> **Input records**

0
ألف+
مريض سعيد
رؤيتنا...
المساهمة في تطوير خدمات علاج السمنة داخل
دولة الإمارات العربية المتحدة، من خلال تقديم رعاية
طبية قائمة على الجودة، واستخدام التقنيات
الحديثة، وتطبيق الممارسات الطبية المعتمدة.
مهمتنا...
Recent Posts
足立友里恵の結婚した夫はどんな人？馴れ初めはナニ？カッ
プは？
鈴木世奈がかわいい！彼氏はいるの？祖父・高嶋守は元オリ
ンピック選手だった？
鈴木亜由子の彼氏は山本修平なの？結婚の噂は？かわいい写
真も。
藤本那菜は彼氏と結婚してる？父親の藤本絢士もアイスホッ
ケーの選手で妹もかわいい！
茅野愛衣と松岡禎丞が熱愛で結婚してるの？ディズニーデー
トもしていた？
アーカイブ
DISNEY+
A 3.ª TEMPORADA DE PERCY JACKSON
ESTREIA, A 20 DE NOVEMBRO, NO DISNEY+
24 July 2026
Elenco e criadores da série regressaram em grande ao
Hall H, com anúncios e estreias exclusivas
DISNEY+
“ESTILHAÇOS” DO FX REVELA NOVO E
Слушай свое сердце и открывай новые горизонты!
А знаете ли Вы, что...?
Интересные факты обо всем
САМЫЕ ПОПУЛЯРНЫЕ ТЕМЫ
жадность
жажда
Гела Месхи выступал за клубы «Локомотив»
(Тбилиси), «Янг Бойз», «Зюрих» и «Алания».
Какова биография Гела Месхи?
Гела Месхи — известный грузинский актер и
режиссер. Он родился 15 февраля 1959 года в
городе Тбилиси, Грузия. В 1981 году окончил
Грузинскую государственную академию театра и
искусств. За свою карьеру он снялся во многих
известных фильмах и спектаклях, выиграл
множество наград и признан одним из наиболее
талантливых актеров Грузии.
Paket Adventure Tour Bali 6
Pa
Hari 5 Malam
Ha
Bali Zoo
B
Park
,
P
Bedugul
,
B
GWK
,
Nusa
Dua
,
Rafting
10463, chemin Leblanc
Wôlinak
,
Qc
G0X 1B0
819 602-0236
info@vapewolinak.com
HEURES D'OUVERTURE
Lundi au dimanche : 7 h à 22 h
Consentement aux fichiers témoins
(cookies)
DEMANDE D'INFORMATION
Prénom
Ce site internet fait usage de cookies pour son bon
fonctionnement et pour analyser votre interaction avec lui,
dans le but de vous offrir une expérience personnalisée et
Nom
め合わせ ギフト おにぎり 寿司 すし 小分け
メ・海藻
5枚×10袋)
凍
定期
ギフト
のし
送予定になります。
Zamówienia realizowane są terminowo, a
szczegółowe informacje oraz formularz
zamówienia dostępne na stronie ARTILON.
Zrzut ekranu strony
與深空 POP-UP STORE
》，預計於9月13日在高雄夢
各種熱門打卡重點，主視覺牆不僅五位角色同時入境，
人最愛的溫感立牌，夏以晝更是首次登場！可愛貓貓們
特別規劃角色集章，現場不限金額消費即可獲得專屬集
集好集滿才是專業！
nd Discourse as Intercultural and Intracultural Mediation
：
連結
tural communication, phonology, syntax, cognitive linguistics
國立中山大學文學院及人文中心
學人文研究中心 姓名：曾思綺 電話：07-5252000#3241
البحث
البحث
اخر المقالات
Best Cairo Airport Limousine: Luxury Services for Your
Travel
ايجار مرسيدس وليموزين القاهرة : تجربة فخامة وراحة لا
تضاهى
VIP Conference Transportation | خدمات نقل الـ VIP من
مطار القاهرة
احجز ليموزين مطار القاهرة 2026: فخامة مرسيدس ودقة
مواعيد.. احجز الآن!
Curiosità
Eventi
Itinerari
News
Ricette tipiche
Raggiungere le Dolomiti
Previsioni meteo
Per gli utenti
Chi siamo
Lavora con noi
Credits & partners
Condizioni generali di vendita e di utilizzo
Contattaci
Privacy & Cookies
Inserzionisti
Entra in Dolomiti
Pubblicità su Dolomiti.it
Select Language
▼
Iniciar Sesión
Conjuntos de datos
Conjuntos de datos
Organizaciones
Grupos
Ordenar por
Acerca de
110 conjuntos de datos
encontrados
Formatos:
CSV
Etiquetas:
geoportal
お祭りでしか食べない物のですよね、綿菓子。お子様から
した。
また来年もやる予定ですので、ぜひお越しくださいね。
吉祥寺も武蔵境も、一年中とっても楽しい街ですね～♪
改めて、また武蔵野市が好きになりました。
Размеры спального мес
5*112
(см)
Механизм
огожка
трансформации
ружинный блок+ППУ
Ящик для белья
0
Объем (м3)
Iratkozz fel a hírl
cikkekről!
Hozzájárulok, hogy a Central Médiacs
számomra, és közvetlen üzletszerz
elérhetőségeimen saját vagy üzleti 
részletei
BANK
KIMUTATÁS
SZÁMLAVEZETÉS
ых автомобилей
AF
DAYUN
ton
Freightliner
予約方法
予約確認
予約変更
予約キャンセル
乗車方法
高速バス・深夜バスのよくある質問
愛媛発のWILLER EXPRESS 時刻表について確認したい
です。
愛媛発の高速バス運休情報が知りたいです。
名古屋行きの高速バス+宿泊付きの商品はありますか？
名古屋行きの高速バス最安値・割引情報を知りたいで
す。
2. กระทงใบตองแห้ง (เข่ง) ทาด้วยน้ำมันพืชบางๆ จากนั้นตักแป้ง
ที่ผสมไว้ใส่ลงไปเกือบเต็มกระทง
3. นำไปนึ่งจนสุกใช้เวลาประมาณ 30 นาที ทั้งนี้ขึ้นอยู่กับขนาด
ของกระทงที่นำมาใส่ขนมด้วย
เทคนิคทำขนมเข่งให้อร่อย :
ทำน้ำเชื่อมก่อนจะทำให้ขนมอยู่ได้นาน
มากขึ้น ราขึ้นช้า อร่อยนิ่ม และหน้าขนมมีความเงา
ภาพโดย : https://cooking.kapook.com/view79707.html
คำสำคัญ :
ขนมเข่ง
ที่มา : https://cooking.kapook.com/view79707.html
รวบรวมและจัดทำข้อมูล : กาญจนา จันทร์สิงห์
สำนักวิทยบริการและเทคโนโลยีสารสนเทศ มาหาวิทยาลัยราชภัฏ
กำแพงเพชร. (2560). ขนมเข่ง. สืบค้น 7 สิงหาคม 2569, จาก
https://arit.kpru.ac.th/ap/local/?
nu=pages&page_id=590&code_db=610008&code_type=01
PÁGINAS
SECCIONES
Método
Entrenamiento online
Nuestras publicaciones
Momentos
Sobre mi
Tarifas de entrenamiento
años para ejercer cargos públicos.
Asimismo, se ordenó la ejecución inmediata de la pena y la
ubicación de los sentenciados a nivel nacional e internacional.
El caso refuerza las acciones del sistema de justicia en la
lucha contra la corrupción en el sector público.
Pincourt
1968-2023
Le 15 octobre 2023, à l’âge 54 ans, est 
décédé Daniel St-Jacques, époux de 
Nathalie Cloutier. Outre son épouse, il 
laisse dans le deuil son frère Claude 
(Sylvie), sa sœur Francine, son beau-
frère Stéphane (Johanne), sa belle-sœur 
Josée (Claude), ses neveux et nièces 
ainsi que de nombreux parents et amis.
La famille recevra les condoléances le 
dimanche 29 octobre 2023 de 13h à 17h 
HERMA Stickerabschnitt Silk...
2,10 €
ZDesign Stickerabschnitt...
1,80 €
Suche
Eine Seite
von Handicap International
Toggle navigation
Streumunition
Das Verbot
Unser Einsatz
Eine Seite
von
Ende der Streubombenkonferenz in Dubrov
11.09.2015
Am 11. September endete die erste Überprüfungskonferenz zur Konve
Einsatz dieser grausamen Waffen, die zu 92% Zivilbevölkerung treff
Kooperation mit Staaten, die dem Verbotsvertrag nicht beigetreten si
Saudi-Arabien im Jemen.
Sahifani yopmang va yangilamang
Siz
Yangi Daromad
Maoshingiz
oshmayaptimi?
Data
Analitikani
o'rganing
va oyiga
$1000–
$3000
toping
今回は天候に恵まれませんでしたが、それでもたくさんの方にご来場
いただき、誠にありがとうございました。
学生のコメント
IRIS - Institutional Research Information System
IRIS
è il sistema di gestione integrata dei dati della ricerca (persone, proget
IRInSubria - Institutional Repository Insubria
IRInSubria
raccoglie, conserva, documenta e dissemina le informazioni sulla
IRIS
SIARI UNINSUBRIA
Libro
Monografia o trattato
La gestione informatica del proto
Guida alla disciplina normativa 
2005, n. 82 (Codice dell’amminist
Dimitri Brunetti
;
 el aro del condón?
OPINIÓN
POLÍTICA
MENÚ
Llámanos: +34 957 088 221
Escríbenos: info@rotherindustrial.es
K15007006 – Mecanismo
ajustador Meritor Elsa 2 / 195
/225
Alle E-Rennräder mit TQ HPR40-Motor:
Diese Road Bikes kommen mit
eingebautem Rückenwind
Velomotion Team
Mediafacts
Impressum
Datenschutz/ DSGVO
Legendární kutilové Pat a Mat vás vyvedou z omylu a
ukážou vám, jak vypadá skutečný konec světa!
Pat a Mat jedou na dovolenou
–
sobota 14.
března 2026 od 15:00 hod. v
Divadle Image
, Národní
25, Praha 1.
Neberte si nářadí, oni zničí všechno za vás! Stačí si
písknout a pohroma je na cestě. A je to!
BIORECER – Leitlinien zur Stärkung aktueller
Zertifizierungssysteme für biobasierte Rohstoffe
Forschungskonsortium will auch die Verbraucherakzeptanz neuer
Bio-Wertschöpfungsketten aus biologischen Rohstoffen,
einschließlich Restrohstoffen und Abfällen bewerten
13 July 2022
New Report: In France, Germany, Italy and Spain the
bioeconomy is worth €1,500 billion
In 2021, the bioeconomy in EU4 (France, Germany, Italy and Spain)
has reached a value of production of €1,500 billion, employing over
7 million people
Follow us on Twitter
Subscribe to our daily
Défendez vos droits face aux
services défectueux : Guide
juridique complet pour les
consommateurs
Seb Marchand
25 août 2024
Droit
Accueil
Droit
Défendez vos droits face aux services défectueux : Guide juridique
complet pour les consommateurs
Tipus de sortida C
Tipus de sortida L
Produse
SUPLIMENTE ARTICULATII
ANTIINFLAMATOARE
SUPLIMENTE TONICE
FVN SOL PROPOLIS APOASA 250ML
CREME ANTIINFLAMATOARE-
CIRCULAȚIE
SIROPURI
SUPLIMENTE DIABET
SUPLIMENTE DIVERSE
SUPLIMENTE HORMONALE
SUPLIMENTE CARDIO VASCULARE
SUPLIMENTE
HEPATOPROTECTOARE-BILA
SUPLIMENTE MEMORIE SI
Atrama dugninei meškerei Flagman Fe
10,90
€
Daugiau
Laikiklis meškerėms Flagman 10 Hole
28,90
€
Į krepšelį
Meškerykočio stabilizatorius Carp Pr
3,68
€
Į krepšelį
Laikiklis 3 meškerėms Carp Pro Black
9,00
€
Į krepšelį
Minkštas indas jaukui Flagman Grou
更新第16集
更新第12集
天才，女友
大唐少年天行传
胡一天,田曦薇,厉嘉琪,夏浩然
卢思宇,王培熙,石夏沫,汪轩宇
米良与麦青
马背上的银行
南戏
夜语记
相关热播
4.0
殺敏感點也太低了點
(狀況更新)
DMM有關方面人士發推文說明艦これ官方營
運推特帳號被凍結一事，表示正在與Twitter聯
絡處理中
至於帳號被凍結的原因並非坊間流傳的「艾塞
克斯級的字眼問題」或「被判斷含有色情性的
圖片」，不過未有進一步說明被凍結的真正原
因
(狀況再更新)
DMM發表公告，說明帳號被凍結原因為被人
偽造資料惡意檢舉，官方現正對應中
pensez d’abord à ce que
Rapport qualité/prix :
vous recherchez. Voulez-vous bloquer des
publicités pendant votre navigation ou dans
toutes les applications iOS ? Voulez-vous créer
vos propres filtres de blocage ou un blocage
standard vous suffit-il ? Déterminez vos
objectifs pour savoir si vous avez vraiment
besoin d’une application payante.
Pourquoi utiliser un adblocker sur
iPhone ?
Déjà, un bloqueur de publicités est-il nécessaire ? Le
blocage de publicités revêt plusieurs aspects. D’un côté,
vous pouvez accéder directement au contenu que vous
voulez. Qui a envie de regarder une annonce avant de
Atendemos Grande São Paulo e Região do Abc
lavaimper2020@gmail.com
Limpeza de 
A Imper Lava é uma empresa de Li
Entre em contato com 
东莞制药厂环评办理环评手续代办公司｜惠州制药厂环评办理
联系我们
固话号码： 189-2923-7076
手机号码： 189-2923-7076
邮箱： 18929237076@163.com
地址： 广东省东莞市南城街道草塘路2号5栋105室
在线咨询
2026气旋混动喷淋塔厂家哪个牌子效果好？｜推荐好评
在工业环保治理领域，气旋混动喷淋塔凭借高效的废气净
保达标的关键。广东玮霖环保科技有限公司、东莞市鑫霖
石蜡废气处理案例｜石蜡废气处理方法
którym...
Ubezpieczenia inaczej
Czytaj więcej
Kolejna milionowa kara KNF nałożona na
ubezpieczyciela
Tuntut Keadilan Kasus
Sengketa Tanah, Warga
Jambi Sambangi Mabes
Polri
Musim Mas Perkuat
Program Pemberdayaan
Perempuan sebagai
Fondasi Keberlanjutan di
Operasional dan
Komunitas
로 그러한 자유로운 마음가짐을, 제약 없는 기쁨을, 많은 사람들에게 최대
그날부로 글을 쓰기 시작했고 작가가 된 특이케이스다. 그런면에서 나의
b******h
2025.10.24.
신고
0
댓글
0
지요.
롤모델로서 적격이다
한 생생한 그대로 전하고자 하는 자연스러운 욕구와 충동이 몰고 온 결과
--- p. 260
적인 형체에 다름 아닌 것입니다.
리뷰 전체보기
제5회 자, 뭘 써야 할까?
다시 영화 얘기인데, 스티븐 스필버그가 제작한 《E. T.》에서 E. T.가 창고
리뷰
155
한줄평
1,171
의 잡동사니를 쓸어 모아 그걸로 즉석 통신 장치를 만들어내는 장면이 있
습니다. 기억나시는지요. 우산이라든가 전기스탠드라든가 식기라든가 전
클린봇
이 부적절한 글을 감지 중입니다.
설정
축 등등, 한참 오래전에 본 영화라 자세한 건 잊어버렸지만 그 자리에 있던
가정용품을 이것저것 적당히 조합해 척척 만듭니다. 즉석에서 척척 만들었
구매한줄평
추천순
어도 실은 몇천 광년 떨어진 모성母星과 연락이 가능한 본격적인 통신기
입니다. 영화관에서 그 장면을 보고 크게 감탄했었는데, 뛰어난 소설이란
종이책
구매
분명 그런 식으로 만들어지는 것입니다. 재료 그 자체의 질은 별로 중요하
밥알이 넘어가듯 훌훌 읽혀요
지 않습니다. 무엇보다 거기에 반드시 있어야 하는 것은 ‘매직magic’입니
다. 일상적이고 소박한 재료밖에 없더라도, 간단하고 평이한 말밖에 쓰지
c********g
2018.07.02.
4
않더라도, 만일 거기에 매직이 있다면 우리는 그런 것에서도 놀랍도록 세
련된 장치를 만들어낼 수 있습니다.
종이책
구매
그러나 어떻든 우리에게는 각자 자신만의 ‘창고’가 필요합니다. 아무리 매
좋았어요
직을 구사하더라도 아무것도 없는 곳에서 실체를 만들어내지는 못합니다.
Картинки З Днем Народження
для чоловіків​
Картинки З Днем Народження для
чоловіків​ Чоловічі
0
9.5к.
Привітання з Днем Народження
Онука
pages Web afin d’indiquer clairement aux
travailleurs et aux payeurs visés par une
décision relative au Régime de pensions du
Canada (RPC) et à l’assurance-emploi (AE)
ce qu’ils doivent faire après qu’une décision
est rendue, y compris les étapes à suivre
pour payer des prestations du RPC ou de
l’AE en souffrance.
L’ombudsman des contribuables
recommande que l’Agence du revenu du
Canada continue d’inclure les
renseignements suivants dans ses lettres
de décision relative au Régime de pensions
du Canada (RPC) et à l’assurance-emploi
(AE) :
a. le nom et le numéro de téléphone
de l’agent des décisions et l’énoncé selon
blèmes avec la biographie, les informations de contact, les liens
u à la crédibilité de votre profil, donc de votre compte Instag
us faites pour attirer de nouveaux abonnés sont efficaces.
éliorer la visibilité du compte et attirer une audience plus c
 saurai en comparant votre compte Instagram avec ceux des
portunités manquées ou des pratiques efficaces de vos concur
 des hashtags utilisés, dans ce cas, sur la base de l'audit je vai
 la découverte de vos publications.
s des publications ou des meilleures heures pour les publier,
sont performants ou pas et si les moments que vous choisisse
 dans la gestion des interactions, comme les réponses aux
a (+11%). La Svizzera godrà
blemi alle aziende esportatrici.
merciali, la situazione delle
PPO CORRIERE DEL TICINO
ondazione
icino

> **Exercise aim**
Report how many lines of the records hold the word "خدمات", and supply no other text.

> **Output for this exercise**
2